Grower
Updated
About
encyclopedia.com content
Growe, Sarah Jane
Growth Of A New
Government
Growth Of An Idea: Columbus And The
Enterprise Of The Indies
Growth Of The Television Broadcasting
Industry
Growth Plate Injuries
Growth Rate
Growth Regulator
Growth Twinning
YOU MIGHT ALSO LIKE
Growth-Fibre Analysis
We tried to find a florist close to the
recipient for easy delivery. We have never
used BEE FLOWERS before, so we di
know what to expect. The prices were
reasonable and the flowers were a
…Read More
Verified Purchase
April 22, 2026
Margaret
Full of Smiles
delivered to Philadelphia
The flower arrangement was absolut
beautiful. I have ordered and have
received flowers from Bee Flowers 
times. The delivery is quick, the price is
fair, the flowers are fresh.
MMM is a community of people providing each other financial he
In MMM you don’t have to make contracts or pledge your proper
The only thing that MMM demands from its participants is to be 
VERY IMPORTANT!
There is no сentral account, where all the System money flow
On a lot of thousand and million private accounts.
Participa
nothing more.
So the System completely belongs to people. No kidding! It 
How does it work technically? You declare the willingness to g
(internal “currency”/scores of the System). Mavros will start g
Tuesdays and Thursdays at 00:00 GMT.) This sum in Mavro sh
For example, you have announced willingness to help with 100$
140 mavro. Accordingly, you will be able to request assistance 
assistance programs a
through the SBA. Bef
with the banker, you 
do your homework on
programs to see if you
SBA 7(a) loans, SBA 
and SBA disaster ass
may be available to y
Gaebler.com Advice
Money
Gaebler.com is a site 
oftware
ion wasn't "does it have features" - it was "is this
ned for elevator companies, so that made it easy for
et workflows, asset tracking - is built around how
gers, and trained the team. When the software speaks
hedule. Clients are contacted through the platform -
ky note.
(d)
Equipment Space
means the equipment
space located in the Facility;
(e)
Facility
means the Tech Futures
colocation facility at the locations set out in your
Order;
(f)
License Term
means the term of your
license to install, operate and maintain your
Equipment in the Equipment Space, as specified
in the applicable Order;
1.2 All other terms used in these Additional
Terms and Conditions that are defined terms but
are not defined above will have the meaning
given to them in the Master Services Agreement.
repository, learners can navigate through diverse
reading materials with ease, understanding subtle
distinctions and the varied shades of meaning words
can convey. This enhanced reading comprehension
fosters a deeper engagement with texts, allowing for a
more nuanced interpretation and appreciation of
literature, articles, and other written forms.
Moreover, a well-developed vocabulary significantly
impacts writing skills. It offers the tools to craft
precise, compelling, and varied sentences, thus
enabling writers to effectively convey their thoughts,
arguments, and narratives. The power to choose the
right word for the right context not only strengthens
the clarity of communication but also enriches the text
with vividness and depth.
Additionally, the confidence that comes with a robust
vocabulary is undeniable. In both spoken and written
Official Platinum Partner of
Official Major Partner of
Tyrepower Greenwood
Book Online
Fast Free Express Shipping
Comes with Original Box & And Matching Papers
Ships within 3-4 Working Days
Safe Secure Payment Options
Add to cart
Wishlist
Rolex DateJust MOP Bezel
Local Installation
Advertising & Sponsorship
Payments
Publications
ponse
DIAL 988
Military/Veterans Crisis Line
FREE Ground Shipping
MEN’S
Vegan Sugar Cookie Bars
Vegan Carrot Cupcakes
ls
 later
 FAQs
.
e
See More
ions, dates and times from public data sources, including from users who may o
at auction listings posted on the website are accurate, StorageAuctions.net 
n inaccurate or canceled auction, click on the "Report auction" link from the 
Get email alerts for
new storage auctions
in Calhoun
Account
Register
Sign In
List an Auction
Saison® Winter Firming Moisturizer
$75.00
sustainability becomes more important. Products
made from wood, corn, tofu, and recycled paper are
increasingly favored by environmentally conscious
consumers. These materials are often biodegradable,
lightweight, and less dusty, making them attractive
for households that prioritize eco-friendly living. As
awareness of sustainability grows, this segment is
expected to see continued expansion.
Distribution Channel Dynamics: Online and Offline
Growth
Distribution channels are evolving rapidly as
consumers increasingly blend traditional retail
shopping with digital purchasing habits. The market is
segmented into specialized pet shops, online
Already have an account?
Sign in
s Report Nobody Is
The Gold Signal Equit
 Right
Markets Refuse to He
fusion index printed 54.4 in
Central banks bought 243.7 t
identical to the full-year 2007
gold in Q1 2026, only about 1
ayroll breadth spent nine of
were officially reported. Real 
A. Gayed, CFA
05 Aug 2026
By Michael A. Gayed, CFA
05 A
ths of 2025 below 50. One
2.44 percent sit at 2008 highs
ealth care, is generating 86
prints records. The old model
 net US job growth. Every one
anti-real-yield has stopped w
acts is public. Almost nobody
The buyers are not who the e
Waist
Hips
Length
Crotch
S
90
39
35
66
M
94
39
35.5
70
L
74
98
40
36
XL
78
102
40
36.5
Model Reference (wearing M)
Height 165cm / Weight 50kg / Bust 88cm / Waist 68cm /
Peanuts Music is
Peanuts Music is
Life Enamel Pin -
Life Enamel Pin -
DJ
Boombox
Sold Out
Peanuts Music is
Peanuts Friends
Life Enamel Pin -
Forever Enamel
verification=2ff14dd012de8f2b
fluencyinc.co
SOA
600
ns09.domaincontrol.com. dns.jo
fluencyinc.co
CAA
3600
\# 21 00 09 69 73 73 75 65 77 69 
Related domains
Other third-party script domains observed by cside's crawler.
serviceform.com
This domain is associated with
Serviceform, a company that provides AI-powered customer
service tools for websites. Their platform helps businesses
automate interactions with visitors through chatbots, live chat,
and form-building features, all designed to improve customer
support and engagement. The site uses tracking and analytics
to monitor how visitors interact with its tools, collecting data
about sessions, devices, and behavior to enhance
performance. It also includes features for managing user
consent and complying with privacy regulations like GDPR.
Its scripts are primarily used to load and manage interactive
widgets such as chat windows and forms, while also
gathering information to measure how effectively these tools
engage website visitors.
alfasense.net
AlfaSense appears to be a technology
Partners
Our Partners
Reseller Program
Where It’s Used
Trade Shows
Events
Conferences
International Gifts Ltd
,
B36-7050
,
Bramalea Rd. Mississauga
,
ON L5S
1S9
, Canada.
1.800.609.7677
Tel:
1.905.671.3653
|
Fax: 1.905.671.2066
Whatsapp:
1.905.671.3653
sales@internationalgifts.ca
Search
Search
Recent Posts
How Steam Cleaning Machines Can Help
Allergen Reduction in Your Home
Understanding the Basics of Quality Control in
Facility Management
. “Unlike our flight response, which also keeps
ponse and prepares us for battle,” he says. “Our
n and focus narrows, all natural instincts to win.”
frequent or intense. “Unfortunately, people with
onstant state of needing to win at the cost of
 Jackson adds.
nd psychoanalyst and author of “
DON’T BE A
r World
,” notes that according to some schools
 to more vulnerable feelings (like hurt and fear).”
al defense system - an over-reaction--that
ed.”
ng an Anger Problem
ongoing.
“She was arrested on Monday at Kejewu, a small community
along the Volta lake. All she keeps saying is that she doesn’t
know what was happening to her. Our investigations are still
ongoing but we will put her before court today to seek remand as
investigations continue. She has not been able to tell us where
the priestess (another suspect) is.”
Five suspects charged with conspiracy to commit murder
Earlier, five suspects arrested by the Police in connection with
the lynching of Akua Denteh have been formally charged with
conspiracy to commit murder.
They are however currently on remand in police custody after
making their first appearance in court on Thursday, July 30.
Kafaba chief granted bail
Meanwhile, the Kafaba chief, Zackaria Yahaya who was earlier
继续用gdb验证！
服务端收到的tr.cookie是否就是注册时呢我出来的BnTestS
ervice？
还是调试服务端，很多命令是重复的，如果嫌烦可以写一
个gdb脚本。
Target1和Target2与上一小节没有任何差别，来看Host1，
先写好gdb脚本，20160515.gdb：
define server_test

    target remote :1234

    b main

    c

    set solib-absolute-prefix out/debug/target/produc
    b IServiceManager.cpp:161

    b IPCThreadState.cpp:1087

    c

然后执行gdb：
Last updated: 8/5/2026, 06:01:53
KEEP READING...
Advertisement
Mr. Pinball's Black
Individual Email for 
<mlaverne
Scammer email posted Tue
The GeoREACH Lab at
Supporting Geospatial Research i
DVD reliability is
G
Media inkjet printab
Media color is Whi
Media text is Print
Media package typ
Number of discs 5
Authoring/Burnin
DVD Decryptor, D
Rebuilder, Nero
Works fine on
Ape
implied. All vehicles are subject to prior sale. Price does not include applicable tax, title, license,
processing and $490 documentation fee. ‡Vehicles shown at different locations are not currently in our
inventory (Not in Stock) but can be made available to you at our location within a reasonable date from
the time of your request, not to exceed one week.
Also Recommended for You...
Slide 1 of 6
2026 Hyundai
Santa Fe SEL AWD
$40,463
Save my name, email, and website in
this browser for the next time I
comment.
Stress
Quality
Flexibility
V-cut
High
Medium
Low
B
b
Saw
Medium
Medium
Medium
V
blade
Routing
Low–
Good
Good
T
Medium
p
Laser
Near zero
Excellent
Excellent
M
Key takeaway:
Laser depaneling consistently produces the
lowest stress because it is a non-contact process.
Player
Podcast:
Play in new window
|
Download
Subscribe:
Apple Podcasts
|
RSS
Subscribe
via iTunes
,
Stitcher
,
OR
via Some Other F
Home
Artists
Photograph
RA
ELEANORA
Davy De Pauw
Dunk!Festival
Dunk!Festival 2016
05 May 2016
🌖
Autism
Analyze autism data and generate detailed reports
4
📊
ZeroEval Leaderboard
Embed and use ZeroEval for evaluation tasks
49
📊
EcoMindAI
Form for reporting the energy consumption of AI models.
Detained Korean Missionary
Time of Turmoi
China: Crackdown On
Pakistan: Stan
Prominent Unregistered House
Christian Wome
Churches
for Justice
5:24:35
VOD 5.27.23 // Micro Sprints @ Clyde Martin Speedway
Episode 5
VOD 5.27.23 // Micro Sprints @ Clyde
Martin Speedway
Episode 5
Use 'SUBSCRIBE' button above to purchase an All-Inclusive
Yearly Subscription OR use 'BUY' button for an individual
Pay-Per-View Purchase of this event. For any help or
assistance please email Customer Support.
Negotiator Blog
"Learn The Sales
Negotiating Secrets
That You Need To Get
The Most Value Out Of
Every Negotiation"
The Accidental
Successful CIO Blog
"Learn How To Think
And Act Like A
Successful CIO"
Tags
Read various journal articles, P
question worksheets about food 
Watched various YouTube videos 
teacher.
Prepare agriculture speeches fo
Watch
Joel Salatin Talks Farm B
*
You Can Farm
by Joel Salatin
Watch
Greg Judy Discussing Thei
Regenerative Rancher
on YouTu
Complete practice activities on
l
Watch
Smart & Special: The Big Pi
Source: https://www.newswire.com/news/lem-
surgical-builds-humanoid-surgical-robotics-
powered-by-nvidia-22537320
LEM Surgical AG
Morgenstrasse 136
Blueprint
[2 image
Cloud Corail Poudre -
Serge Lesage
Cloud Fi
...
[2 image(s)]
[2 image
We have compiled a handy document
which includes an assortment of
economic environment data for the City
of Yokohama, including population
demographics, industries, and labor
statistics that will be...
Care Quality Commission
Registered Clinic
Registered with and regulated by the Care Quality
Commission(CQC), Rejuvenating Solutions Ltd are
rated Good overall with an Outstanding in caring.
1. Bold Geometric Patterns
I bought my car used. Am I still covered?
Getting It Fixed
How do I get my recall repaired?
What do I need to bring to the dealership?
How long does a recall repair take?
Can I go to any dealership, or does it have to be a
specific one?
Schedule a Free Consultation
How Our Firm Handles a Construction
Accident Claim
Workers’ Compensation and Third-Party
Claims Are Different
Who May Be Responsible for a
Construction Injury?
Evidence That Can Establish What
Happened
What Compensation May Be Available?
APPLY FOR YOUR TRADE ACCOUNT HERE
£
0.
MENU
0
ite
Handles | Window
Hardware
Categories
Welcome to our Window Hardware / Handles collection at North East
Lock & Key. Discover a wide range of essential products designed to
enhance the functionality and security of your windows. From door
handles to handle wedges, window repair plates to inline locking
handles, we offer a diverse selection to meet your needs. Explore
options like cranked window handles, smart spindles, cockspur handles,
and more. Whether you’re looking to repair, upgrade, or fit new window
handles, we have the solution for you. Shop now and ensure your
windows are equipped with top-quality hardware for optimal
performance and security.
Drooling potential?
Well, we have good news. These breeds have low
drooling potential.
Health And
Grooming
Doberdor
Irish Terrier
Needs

Task instructions – The string "remand" may appear in lines of the listing above; tally those lines and give the number only.

Exercise solution – 2